Business Models For Open Source Software - Introduction

Introduction

Open-source software can be sold and used commercially. It is a part of the software industry. The financial return on open-source software can also come from selling services, such as training and support, rather than the software itself. The use of dual-licensing provides an offer of the software under an open-source license but also under separate proprietary license terms. Customers can be attracted to a no-cost and open-source edition, then be part of an up-sell to a commercial enterprise edition.

Further, customers will learn of open-source software in a company's portfolio and offerings but generate business in other proprietary products and solutions, including commercial technical support contracts and services. Another possibility is offering open-source software in source code form only, while providing executable binaries to paying customers only. With permissive software, any company can distribute the package without the source or software freedoms.

Some companies provide the latest version available only to paying customers. Companies provide proprietary extensions, modules, plugins or add-ons to an open-source package. Independent developers often accept donations.

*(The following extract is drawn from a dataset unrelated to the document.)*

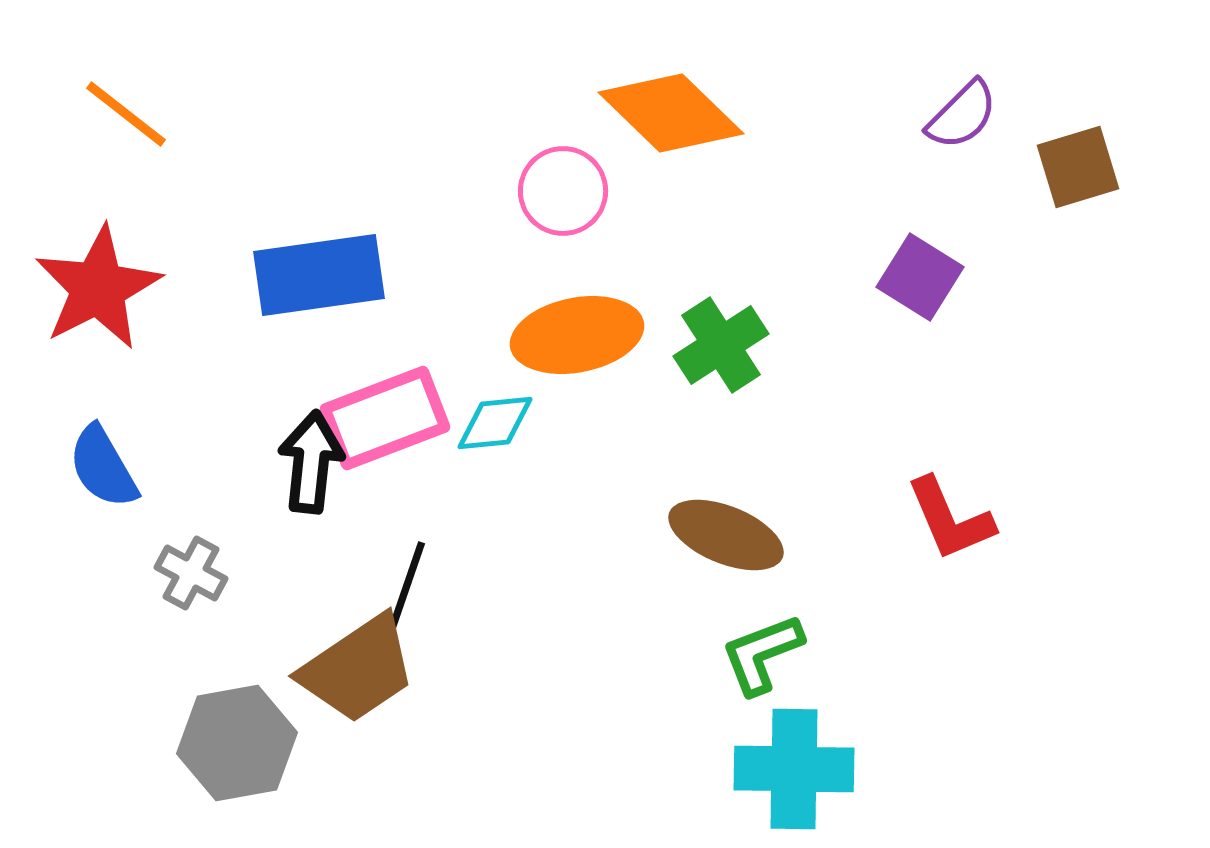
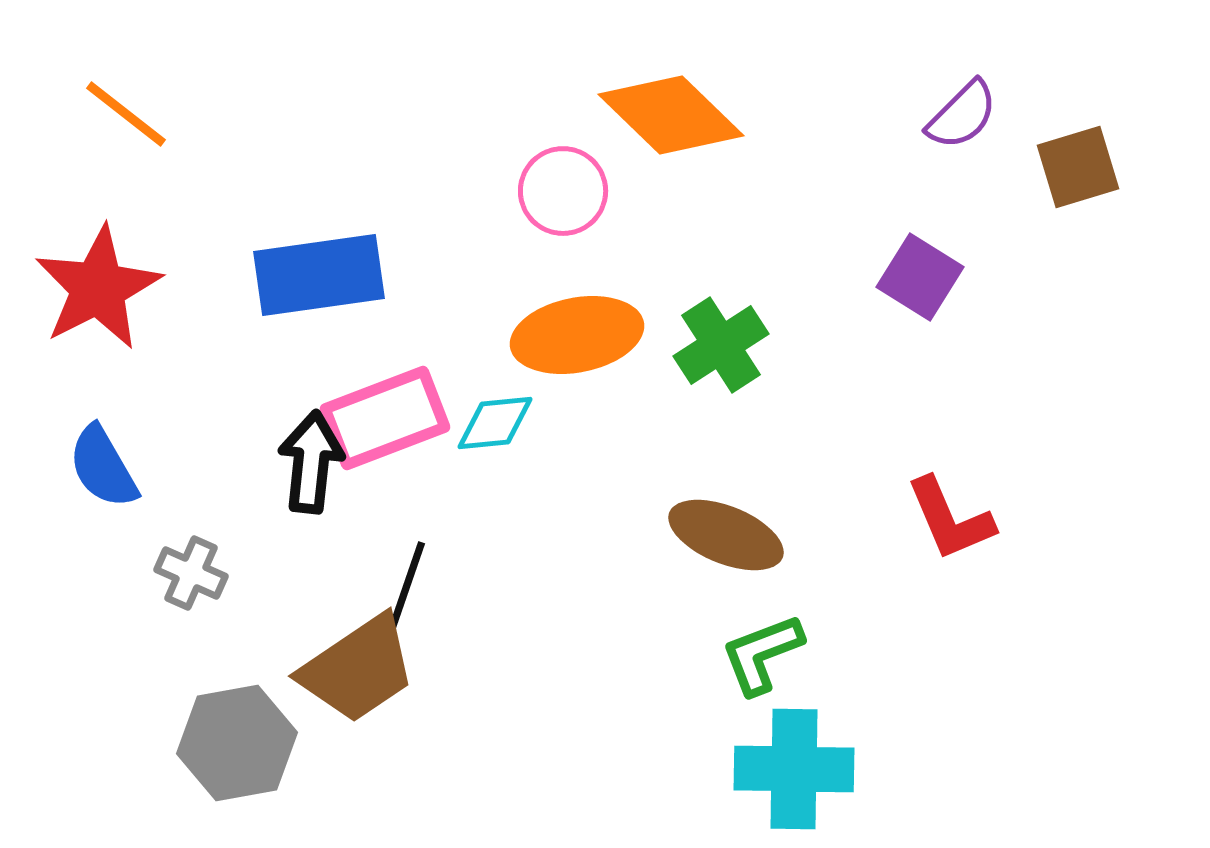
orange diamond: moved 2 px down
gray cross: rotated 4 degrees counterclockwise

SourceForge, for example, lets users donate money to hosted projects which have chosen to accept donations. The users of a particular software artefact may come together and pool money into a bounty for the implementation of a desired feature or functionality.

Other financial situations include partnerships with other companies. Sometimes a commercial version may be sold to finance the continued development of the free version.

Sell subscriptions for online accounts and server access. Combine desktop software with a service, software plus services.

Governments, companies or other non-governmental organizations may develop internally or hire a contractor for custom in-house modifications to software, then release that code under an open-source license.